To live so is to live in peace. We are all familiar with the words often used in the blessing at the end of Mass, "The peace of God, which passes all understanding, keep your hearts and minds in the knowledge and love of God". That is part of a quotation from St Paul's Letter to the Philippians, but in full it is this:

Do not worry about anything, but in everything by prayer and supplication with thanksgiving let your requests be made known to God. And the peace of God, which surpasses all understanding, will guard your hearts and your minds in Christ Jesus.
If our spiritual life is narrow and formal, if we try to be righteous by following rules, we will not know peace. Because that is to make it all depend on us, and what use are we? True peace comes from being open to God, turning to the Lord in praise and thanksgiving, with our hearts open so that we can receive the peace and love with which he longs to fill us. And then we can follow wherever he leads.
To live from the Eucharist is to allow ourselves to be led by the Spirit into that no-man’s land where there are no boundaries, where all can be welcomed. This is a risky journey! Do we perhaps prefer our safe comfort zone where we know we are on the inside, and never mind those outside? Or will we let ourselves be transformed by praise and thanksgiving? Can we discover that the journey in the wilderness is actually the adventure of God’s love, breaking the rules and overflowing the boundaries in all directions?

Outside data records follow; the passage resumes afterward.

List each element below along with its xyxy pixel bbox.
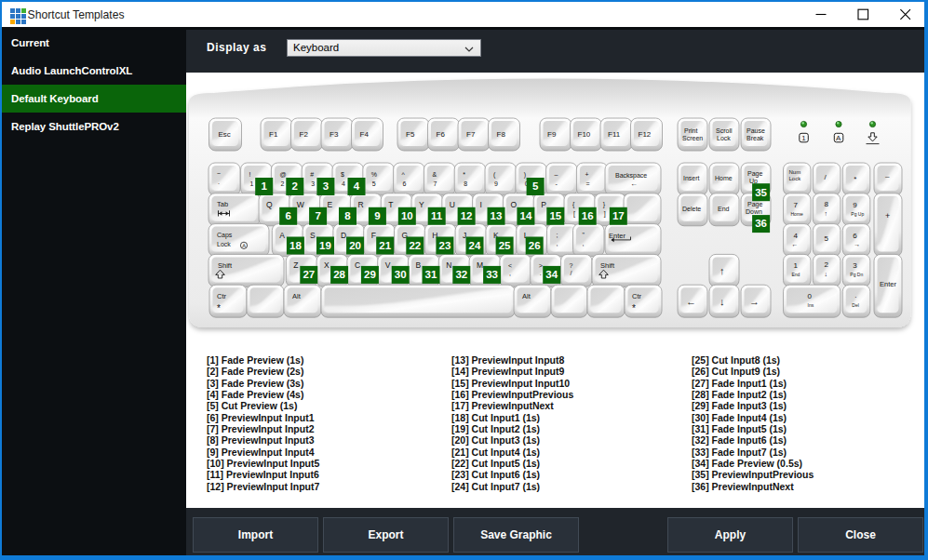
svg-text:*: * — [854, 175, 856, 183]
svg-text:Caps: Caps — [217, 232, 233, 239]
svg-text:2: 2 — [824, 260, 828, 269]
svg-text:23: 23 — [439, 240, 451, 251]
svg-text:#: # — [310, 171, 314, 178]
svg-text:–: – — [885, 172, 890, 180]
svg-text:19: 19 — [319, 240, 331, 251]
svg-text:X: X — [324, 260, 330, 270]
svg-text:1: 1 — [801, 134, 806, 142]
svg-text:Break: Break — [746, 135, 764, 141]
svg-text:A: A — [279, 231, 285, 240]
svg-text:←: ← — [792, 241, 799, 247]
svg-text:Scroll: Scroll — [716, 127, 733, 134]
svg-text:32: 32 — [455, 269, 467, 280]
svg-text:*: * — [632, 303, 636, 313]
svg-text:Insert: Insert — [683, 175, 700, 181]
svg-text:Alt: Alt — [292, 292, 302, 300]
svg-text:8: 8 — [824, 200, 828, 208]
svg-text:Pg Up: Pg Up — [851, 211, 864, 217]
svg-text:16: 16 — [582, 210, 594, 221]
svg-text:[: [ — [573, 210, 575, 218]
svg-text:+: + — [585, 171, 588, 178]
svg-text:7: 7 — [794, 201, 799, 209]
svg-text:): ) — [524, 171, 526, 179]
svg-text:Print: Print — [684, 127, 697, 134]
svg-text:End: End — [718, 206, 730, 212]
svg-text:F7: F7 — [466, 130, 476, 139]
svg-text:Enter: Enter — [880, 280, 896, 288]
svg-text:22: 22 — [409, 240, 421, 251]
svg-text:Delete: Delete — [682, 206, 701, 212]
svg-text:]: ] — [604, 210, 606, 218]
svg-text:O: O — [510, 200, 517, 209]
svg-text:Screen: Screen — [682, 135, 703, 141]
svg-text:>: > — [539, 262, 543, 269]
svg-text:%: % — [371, 171, 377, 178]
svg-text:T: T — [388, 200, 393, 209]
svg-text:D: D — [341, 231, 346, 240]
svg-text:A: A — [242, 243, 246, 248]
svg-text:~: ~ — [217, 170, 221, 177]
svg-text:5: 5 — [532, 180, 539, 192]
svg-text:Pg Dn: Pg Dn — [850, 272, 863, 277]
svg-text:9: 9 — [494, 180, 498, 187]
svg-text:6: 6 — [403, 180, 407, 187]
svg-text:←: ← — [630, 180, 638, 188]
svg-text:F4: F4 — [360, 130, 370, 139]
svg-text:6: 6 — [285, 210, 290, 221]
svg-text:W: W — [297, 200, 304, 209]
svg-text:Ctr: Ctr — [217, 292, 227, 300]
svg-text:Shift: Shift — [600, 261, 615, 270]
svg-text:4: 4 — [794, 232, 799, 240]
svg-text:P: P — [541, 200, 546, 209]
svg-text:18: 18 — [289, 240, 302, 251]
svg-text:12: 12 — [461, 210, 473, 221]
svg-text:28: 28 — [333, 269, 345, 280]
svg-text:→: → — [749, 296, 760, 307]
svg-text:F5: F5 — [406, 130, 415, 139]
svg-text:8: 8 — [464, 180, 467, 187]
svg-text:36: 36 — [755, 218, 767, 229]
svg-text:Lock: Lock — [789, 176, 802, 181]
svg-text:11: 11 — [431, 210, 443, 221]
svg-text:;: ; — [557, 232, 558, 238]
svg-text:Alt: Alt — [522, 292, 531, 300]
svg-text:*: * — [463, 171, 465, 178]
svg-text:U: U — [450, 200, 455, 209]
svg-text:2: 2 — [292, 180, 298, 192]
svg-text:Lock: Lock — [717, 135, 731, 141]
svg-text:Y: Y — [419, 200, 424, 209]
svg-text:30: 30 — [395, 269, 407, 280]
svg-text:F6: F6 — [437, 130, 446, 139]
svg-text:Enter: Enter — [609, 232, 625, 240]
svg-text:7: 7 — [315, 210, 320, 221]
svg-text:F: F — [371, 231, 376, 240]
svg-text:↓: ↓ — [824, 271, 827, 277]
svg-text:Ins: Ins — [808, 302, 814, 308]
svg-text:F2: F2 — [300, 130, 309, 139]
svg-text:25: 25 — [499, 240, 511, 251]
svg-text:Home: Home — [791, 211, 804, 217]
svg-text:3: 3 — [323, 180, 329, 192]
svg-text:?: ? — [570, 262, 573, 269]
svg-text:0: 0 — [808, 292, 813, 300]
svg-text:26: 26 — [529, 240, 541, 251]
svg-text:10: 10 — [401, 210, 413, 221]
svg-text:27: 27 — [303, 269, 315, 280]
svg-text:N: N — [446, 260, 451, 270]
svg-text:Z: Z — [293, 260, 298, 270]
svg-text:I: I — [480, 200, 482, 209]
svg-text:–: – — [555, 171, 558, 178]
svg-text:.: . — [540, 270, 542, 276]
svg-text:Tab: Tab — [217, 200, 228, 208]
svg-text:F11: F11 — [608, 130, 621, 139]
svg-text:2: 2 — [280, 180, 284, 187]
svg-text:14: 14 — [520, 210, 532, 221]
svg-text:<: < — [508, 262, 512, 269]
svg-text:F8: F8 — [497, 130, 506, 139]
svg-text:Backspace: Backspace — [615, 172, 647, 180]
svg-text:.: . — [854, 291, 856, 300]
svg-text:24: 24 — [469, 240, 481, 251]
svg-text:8: 8 — [344, 210, 351, 221]
svg-text:F3: F3 — [330, 130, 339, 139]
svg-text:Shift: Shift — [218, 261, 233, 270]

In Jesus all the systems of fear and exclusion break down, and with them the narrow but safe existence which we thought was what God wanted. God, it turns out, is not some thing to be afraid of but some one who loves us, and that love surprises us with joy, transforms our lives beyond our imagining.
In Christ there is no-one who is unclean, no-one who is an outsider. The kingdom he is bringing overturns all those old ways of living based on fear and casting out. Today in this Eucharist, and every day, he calls us to live in thanksgiving and praise, turned to him from whom we receive life, being, grace, salvation, and love.